Gonadal estrogen interacts with other hormones to control food consumption and fat distribution; for instance, lower estrogen in middle-aged and postmenopausal women leads to greater fat accumulation as well as less response to anabolic stimuli such as training (Hansen et al. 2009b).
Estrogen plays an essential part in weight management due to its influence on resting energy expenditure.
An increase in resting energy expenditure means more calories burned when at rest, making it simpler to sustain healthy weight levels.
Estrogen can have an influence on fat distribution in the body; lower estrogen levels tend to correlate with an increase in abdominal fat storage.
By understanding how estrogen impacts weight management, individuals can take proactive measures to optimize estrogen levels and support overall health and well-being.

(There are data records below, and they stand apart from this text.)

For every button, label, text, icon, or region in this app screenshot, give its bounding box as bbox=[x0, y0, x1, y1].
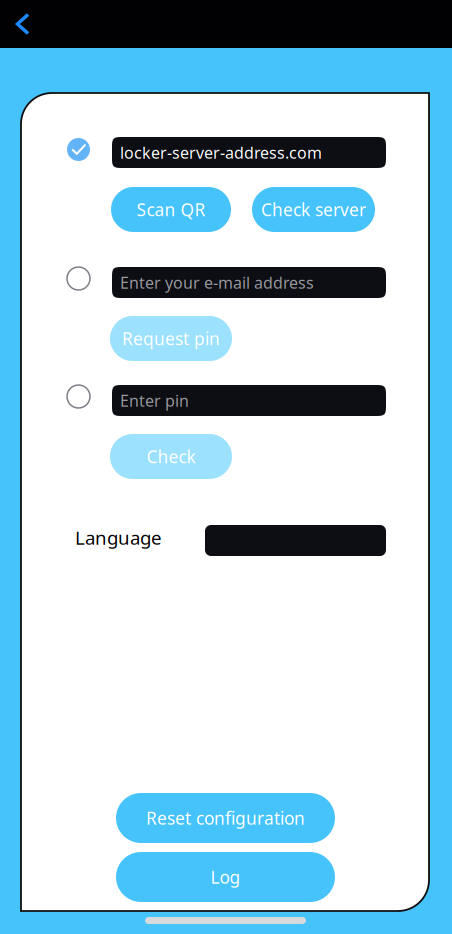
button[interactable]: Reset configuration bbox=[116, 793, 335, 843]
button[interactable]: Request pin bbox=[110, 316, 232, 361]
staticText: Check bbox=[146, 445, 196, 468]
button[interactable]: Use pin bbox=[67, 385, 90, 408]
button[interactable]: Log bbox=[116, 852, 335, 902]
button[interactable]: Check bbox=[110, 434, 232, 479]
staticText: Request pin bbox=[122, 327, 220, 350]
button[interactable]: Back bbox=[8, 11, 38, 37]
staticText: Enter your e-mail address bbox=[120, 272, 314, 293]
button[interactable]: Enter your e-mail address bbox=[112, 267, 386, 298]
staticText: Enter pin bbox=[120, 390, 189, 411]
staticText: Language bbox=[75, 525, 162, 550]
button[interactable]: Scan QR bbox=[111, 187, 231, 232]
button[interactable]: locker-server-address.com bbox=[112, 137, 386, 168]
button[interactable]: Use e-mail address bbox=[67, 267, 90, 290]
staticText: locker-server-address.com bbox=[120, 142, 322, 163]
button[interactable]: Enter pin bbox=[112, 385, 386, 416]
button[interactable]: Language bbox=[205, 525, 386, 556]
button[interactable]: Check server bbox=[252, 187, 375, 232]
staticText: Reset configuration bbox=[146, 806, 305, 830]
staticText: Scan QR bbox=[136, 198, 206, 221]
staticText: Check server bbox=[261, 198, 366, 221]
button[interactable]: Use server address, selected bbox=[67, 138, 90, 161]
staticText: Log bbox=[210, 866, 240, 888]
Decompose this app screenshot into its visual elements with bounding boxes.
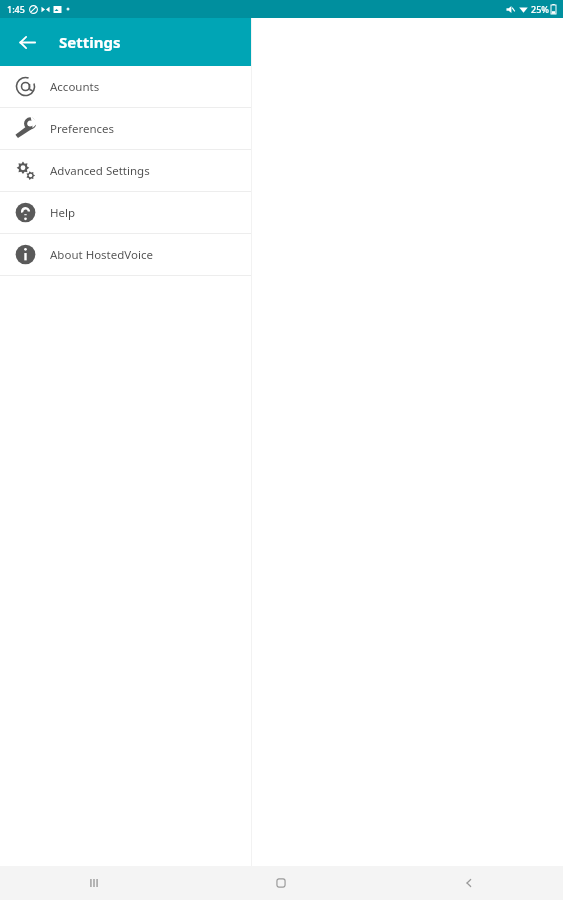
staticText: Help <box>50 205 76 221</box>
button[interactable]: Back <box>10 25 44 59</box>
button[interactable]: Preferences <box>0 108 251 149</box>
button[interactable]: Home <box>187 866 375 900</box>
button[interactable]: Recents <box>0 866 187 900</box>
staticText: 1:45 <box>7 3 25 15</box>
staticText: Advanced Settings <box>50 163 150 179</box>
button[interactable]: About HostedVoice <box>0 234 251 275</box>
button[interactable]: Help <box>0 192 251 233</box>
staticText: Accounts <box>50 79 100 95</box>
button[interactable]: Back <box>375 866 563 900</box>
button[interactable]: Advanced Settings <box>0 150 251 191</box>
button[interactable]: Accounts <box>0 66 251 107</box>
staticText: Settings <box>59 32 121 52</box>
staticText: 25% <box>531 3 549 15</box>
staticText: About HostedVoice <box>50 247 153 263</box>
staticText: Preferences <box>50 121 115 137</box>
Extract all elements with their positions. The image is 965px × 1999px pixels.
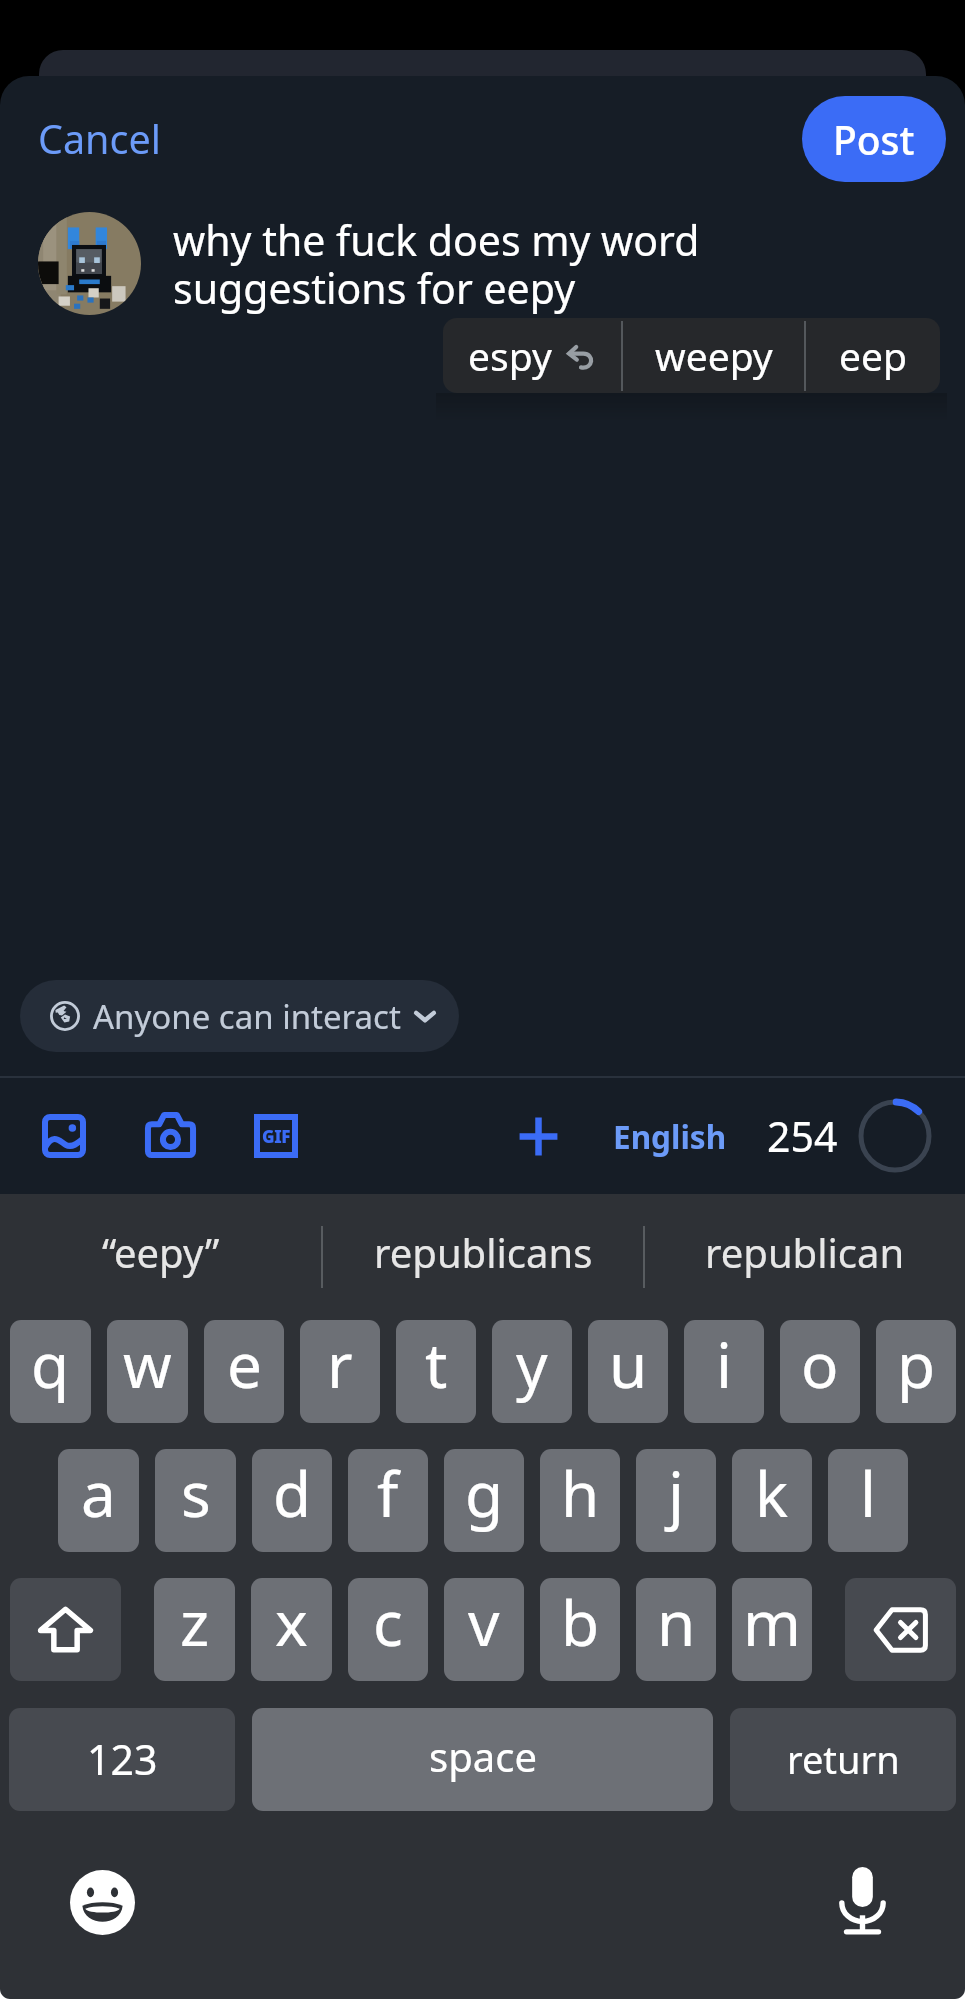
- staticText: m: [743, 1580, 801, 1664]
- button[interactable]: u: [588, 1320, 668, 1423]
- staticText: Anyone can interact: [93, 994, 401, 1039]
- staticText: c: [373, 1580, 403, 1664]
- staticText: d: [273, 1451, 312, 1535]
- staticText: z: [180, 1580, 210, 1664]
- staticText: l: [860, 1451, 876, 1535]
- button[interactable]: English: [609, 1107, 731, 1166]
- staticText: weepy: [655, 329, 773, 382]
- staticText: 254: [767, 1108, 838, 1164]
- button[interactable]: q: [10, 1320, 91, 1423]
- staticText: b: [561, 1580, 600, 1664]
- button[interactable]: Backspace: [845, 1578, 956, 1681]
- staticText: h: [561, 1451, 600, 1535]
- button[interactable]: republican: [645, 1194, 965, 1320]
- staticText: g: [465, 1451, 504, 1535]
- staticText: a: [81, 1451, 116, 1535]
- staticText: p: [897, 1322, 936, 1406]
- staticText: r: [327, 1322, 353, 1406]
- button[interactable]: Add image: [32, 1104, 96, 1168]
- staticText: w: [123, 1322, 172, 1406]
- staticText: q: [31, 1322, 70, 1406]
- button[interactable]: return: [730, 1708, 956, 1811]
- staticText: why the fuck does my word suggestions fo…: [173, 212, 713, 316]
- staticText: space: [429, 1729, 537, 1783]
- button[interactable]: r: [300, 1320, 380, 1423]
- button[interactable]: b: [540, 1578, 620, 1681]
- staticText: GIF: [262, 1125, 291, 1148]
- button[interactable]: espy: [443, 318, 621, 393]
- staticText: k: [755, 1451, 789, 1535]
- button[interactable]: p: [876, 1320, 956, 1423]
- button[interactable]: a: [58, 1449, 139, 1552]
- staticText: y: [516, 1322, 548, 1406]
- staticText: 123: [87, 1731, 158, 1787]
- staticText: espy: [468, 329, 552, 382]
- button[interactable]: Anyone can interact: [20, 980, 459, 1052]
- button[interactable]: x: [251, 1578, 332, 1681]
- staticText: u: [609, 1322, 648, 1406]
- button[interactable]: d: [252, 1449, 332, 1552]
- staticText: republican: [705, 1225, 905, 1279]
- staticText: republicans: [374, 1225, 593, 1279]
- staticText: j: [668, 1451, 684, 1535]
- button[interactable]: m: [732, 1578, 812, 1681]
- button[interactable]: l: [828, 1449, 908, 1552]
- button[interactable]: o: [780, 1320, 860, 1423]
- staticText: “eepy”: [102, 1225, 220, 1279]
- button[interactable]: c: [348, 1578, 428, 1681]
- button[interactable]: k: [732, 1449, 812, 1552]
- button[interactable]: 123: [9, 1708, 235, 1811]
- staticText: e: [227, 1322, 262, 1406]
- staticText: t: [425, 1322, 448, 1406]
- staticText: i: [716, 1322, 732, 1406]
- button[interactable]: j: [636, 1449, 716, 1552]
- button[interactable]: h: [540, 1449, 620, 1552]
- staticText: return: [787, 1733, 900, 1785]
- button[interactable]: Voice input: [822, 1861, 902, 1941]
- staticText: s: [181, 1451, 211, 1535]
- button[interactable]: eep: [806, 318, 940, 393]
- button[interactable]: Post: [802, 96, 946, 182]
- button[interactable]: g: [444, 1449, 524, 1552]
- button[interactable]: Camera: [138, 1104, 202, 1168]
- button[interactable]: Shift: [10, 1578, 121, 1681]
- button[interactable]: republicans: [323, 1194, 643, 1320]
- button[interactable]: s: [155, 1449, 236, 1552]
- staticText: eep: [839, 329, 907, 382]
- button[interactable]: e: [204, 1320, 284, 1423]
- staticText: n: [657, 1580, 696, 1664]
- button[interactable]: f: [348, 1449, 428, 1552]
- staticText: f: [377, 1451, 399, 1535]
- button[interactable]: space: [252, 1708, 713, 1811]
- button[interactable]: n: [636, 1578, 716, 1681]
- button[interactable]: y: [492, 1320, 572, 1423]
- button[interactable]: t: [396, 1320, 476, 1423]
- button[interactable]: Add: [503, 1101, 573, 1171]
- button[interactable]: i: [684, 1320, 764, 1423]
- button[interactable]: “eepy”: [0, 1194, 321, 1320]
- staticText: o: [801, 1322, 839, 1406]
- staticText: Cancel: [38, 112, 161, 166]
- button[interactable]: v: [444, 1578, 524, 1681]
- staticText: x: [275, 1580, 308, 1664]
- button[interactable]: weepy: [623, 318, 804, 393]
- button[interactable]: w: [107, 1320, 188, 1423]
- button[interactable]: GIF: [244, 1104, 308, 1168]
- button[interactable]: Emoji: [62, 1862, 142, 1942]
- staticText: v: [468, 1580, 500, 1664]
- button[interactable]: Cancel: [32, 102, 167, 176]
- button[interactable]: z: [154, 1578, 235, 1681]
- staticText: English: [613, 1115, 727, 1158]
- staticText: Post: [833, 113, 915, 166]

1. Follicular Phase Raise Resting Energy Output
Women during their menstrual cycles’ follicular phases when estrogen production peaks require significantly more energy to move their bodies than non-menstruating women do.
Increased estrogen content causes glucose to form and be utilized by type I muscle fibers for endurance performance improvement (Oosthuyse & Bosch).

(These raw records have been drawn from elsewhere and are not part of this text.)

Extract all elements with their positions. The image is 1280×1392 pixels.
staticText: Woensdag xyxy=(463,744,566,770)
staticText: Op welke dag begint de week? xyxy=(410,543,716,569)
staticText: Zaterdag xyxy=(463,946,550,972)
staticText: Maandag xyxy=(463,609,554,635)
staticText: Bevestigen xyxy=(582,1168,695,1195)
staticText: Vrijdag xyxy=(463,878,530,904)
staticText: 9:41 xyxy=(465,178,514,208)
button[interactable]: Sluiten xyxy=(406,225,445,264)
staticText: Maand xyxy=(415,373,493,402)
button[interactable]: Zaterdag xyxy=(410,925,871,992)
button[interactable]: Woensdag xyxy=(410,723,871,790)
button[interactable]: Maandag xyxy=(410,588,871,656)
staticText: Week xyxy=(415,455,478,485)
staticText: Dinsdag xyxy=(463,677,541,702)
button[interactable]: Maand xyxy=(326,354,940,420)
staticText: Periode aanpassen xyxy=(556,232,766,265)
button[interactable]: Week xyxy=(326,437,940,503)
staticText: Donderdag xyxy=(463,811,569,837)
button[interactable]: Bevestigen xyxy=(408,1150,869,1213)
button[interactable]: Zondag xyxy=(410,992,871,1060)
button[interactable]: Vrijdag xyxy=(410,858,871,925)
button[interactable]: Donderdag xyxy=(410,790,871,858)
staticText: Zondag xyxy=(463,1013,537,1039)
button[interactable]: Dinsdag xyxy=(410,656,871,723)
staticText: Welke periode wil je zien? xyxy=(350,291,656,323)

Female sex hormones not only directly influence bone and muscle health, but their low levels have indirect ramifications on energy metabolism through orexigenic and anorexigenic systems in the hypothalamus.

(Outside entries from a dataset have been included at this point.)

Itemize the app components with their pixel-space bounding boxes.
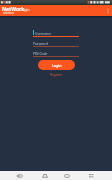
button[interactable]: Password — [33, 39, 79, 47]
button[interactable]: Username — [33, 29, 79, 37]
staticText: PIN Code — [33, 51, 48, 55]
button[interactable]: Login — [38, 60, 75, 70]
staticText: Password — [33, 41, 48, 45]
staticText: Register — [50, 73, 63, 77]
button[interactable]: Register — [49, 72, 64, 78]
button[interactable]: More options — [103, 5, 112, 16]
staticText: Login — [21, 8, 30, 12]
staticText: Login — [52, 63, 62, 68]
staticText: Username — [35, 31, 52, 35]
staticText: solutions — [3, 11, 14, 14]
button[interactable]: Recent apps — [62, 171, 72, 180]
button[interactable]: Back — [15, 171, 25, 180]
button[interactable]: Home — [40, 171, 50, 180]
button[interactable]: Keyboard — [86, 171, 96, 180]
button[interactable]: PIN Code — [33, 49, 79, 57]
staticText: NetWork — [2, 6, 25, 13]
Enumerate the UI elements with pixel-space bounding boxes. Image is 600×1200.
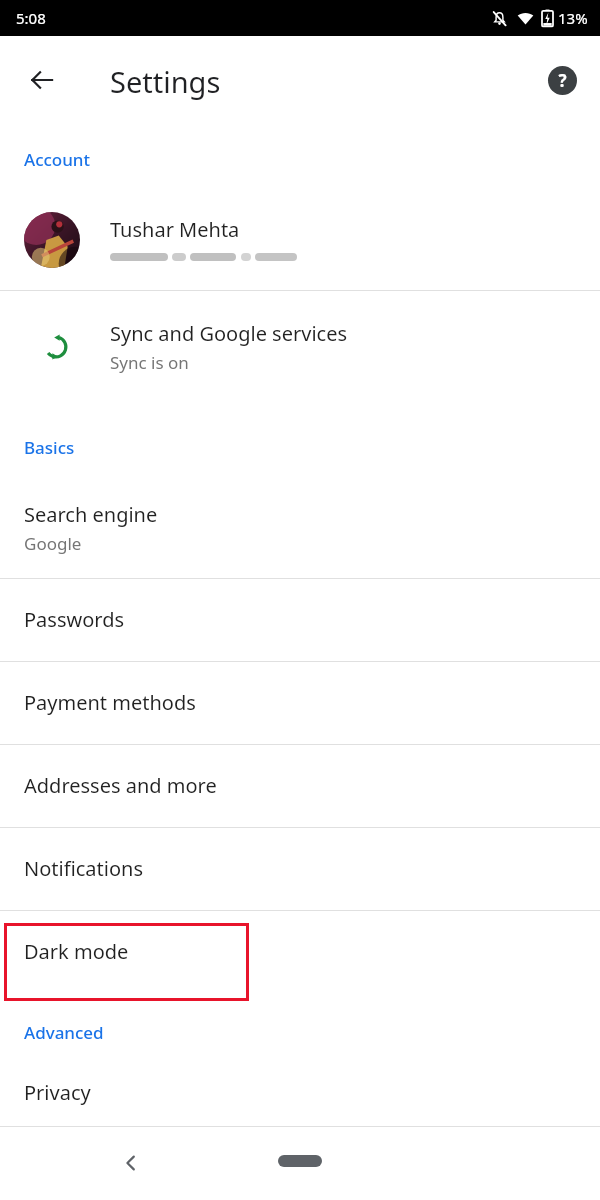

Estrogen interacts with orexigenic neurons via estrogen receptors on these neurons to influence food intake and body weight regulation.
Estrogens help improve fat metabolism during exercise by directly increasing lipolysis in fat tissue and stimulating brain endocrine secretions that produce leptin (an appetite regulator).
Leptin can effectively regulate our appetite by stimulating gut hormones to secrete GLP-1 and decreasing food consumption, while estrogens assist fat oxidation during aerobic exercise by activating mitochondrial fatty acid oxidase activating mitochondrial fatty acid oxidase for maximum efficiency during intense activity.
Estrogens increase skeletal muscle mass and glycogen storage by inhibiting protein degradation.
Furthermore, muscle protective supplements reduce muscle damage, inflammation, and repair during rigorous resistance training activities such as high-intensity resistance training sessions.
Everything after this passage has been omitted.